8
april – 17 juni: 27 april

Daar
staan ze. Mo met zijn petje, dat alleen afging als hij erachter kwam dat de
koorleden andere nootjes hadden dan hij. ‘Pfoe, I start to sweat’, zei hij dan.
En Franziska, die graag Nederlands sprak aan tafel, als er even geen Engelsen
in de buurt waren – dan kon ze oefenen.
Christoff de Tsjech, heel stil, maar als er in de craft-room iets gemaakt moest
worden was hij er helemaal.
Daniël, zo zachtmoedig dat hij de leeuwen in de kuil nog vegetariër had kunnen
maken.
En Ann, die de huishouding zo goed in de hand had dat ze altijd ontspannen was.
Mijn eerste afscheid van de dag, als de ferry wegvaart van de kust van Iona. Ik
ken de gewoonte inmiddels: alle ‘vollies’, volunteers, en ‘resident staff
members’ die kunnen doen de gasten van de week uitgeleide. Het verrast mijn
medereizigers, merk ik. Dat ze ons zoveel moeite waard vinden! Dat ze ons nog
even iets goed willen zeggen, iets vrolijks toewuiven, iets moois willen laten
zien. Afscheid is altijd wat weemoedig, er zijn zelfs heel droevige vormen van.
Dat is dit niet. Maar dit afscheid, hier op de kade, laat wel zien dat de vorm
waarin het gebeurt er toe doet. Niet voor niets hadden sommigen deze week juist
hun pijnmomenten, daar waar een afscheid van ooit weer bovenkwam.
Op
de eerste ferry, in de bus, op de tweede ferry, in de trein, zes uur lang
reizen we op met de meeste mensen met wie we de afgelopen week deelden. Maar
toch is het alsof we toch steeds wat verder van hen vandaan komen te staan. Het
is goed zo. Ooit moeten we een punt zetten. De laatste, dan toch echt
definitief, op het station in Glasgow. Vaarwel, God bless, see you. ‘See
you later, in glory, or hopefully before’
, zegt een Engelse collega. Zo serieus dat we
allebei moeten lachen. (Ja, inderdaad, COE, Church of England, zou zijn
methodistische collega gegrapt hebben.)

Voorlopig
voor mij geen glory, maar de tumulten van de grote stad. Hoe kom je door het
poortje, het perron af? Waar is de bus naar het vliegveld? Gaat die file de
anderen de aansluiting niet kosten? Maar nee, afscheid 2 komt ook nader.
Veertien reizigers vliegen weg naar Nederland. Ik blijf.

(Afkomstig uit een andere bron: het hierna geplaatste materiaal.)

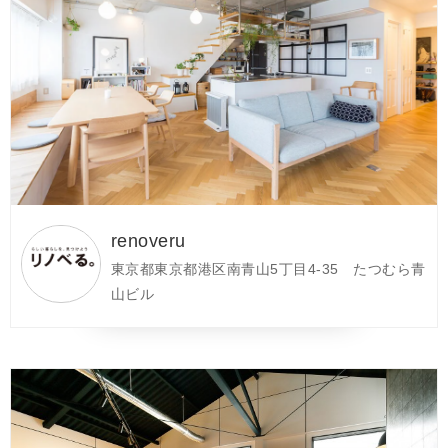
renoveru
東京都東京都港区南青山5丁目4‐35 たつむら青
山ビル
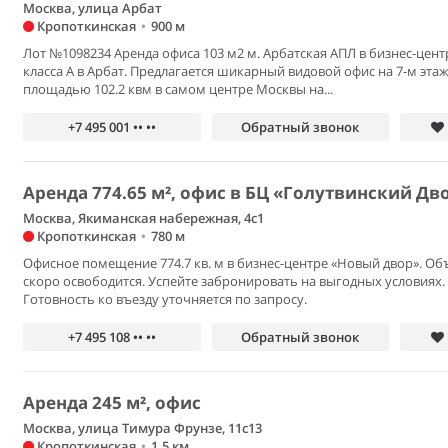
Москва, улица Арбат
Кропоткинская
•
900 м
Лот №1098234 Аренда офиса 103 м2 м. Арбатская АПЛ в бизнес-цент
класса А в Арбат. Предлагается шикарный видовой офис на 7-м эта
площадью 102.2 квм в самом центре Москвы на...
+7 495 001 •• ••
Обратный звонок
Аренда 774.65 м², офис в БЦ «Голутвинский Дв
Москва, Якиманская набережная, 4с1
Кропоткинская
•
780 м
Офисное помещение 774.7 кв. м в бизнес-центре «Новый двор». Об
скоро освободится. Успейте забронировать на выгодных условиях.
Готовность ко въезду уточняется по запросу.
+7 495 108 •• ••
Обратный звонок
Аренда 245 м², офис
Москва, улица Тимура Фрунзе, 11с13
Кропоткинская
•
1.5 км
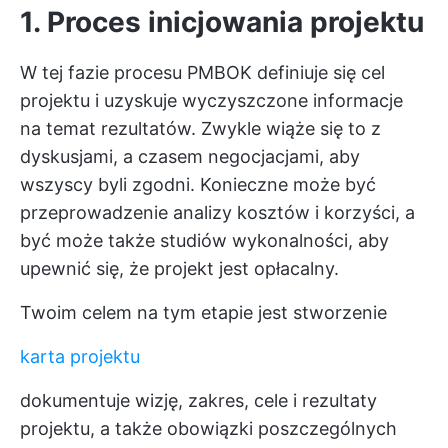
1. Proces inicjowania projektu
W tej fazie procesu PMBOK definiuje się cel
projektu i uzyskuje wyczyszczone informacje
na temat rezultatów. Zwykle wiąże się to z
dyskusjami, a czasem negocjacjami, aby
wszyscy byli zgodni. Konieczne może być
przeprowadzenie analizy kosztów i korzyści, a
być może także studiów wykonalności, aby
upewnić się, że projekt jest opłacalny.
Twoim celem na tym etapie jest stworzenie
karta projektu
dokumentuje wizję, zakres, cele i rezultaty
projektu, a także obowiązki poszczególnych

Vandaag Psalm 95, over God die alles geschapen heeft en zo. Kan je dat nog
geloven, vraagt Oosterhuis zich hardop af? Als je ziet wat mensen er van maken,
waar is die god dan gebleven?
De rots van ons behoud zijt Gij?
Wij zijn nieuwe eeuwen ingegaan,
ruimen puin, tellen de lijken.

Ik moet denken aan de serieuze angst die de mensen hier hebben voor al die
atoomkoppen, 4 x8 op de Tridentonderzeeërs alleen al, met hun basis op een paar
kilometer langs het spoor waar onze trein rijdt. Koppig, stuurloos, als ooit
bij Massa en Meriba, zegt de Psalm. Maar Oosterhuis hoort in de stilte tussen
de regels van deze bittere Psalm nog andere woorden:
Gij laat niet af, Gij zegt in
stilte-taal:
‘Verhard je niet.
Wie schamper worden
vinden geen rust.’

10 weken studieverlof: de betekenis van
keltisch-christelijke spiritualiteit voor de christelijke gemeente nu en
morgen. Een regelmatig verslag. Aan het slot steeds aandacht voor de Psalm die
ik vandaag las, in de versies van Huub Oosterhuis, 150 psalmen vrij, en soms
ook Jim Cotter, Out of the Silence into the Silence.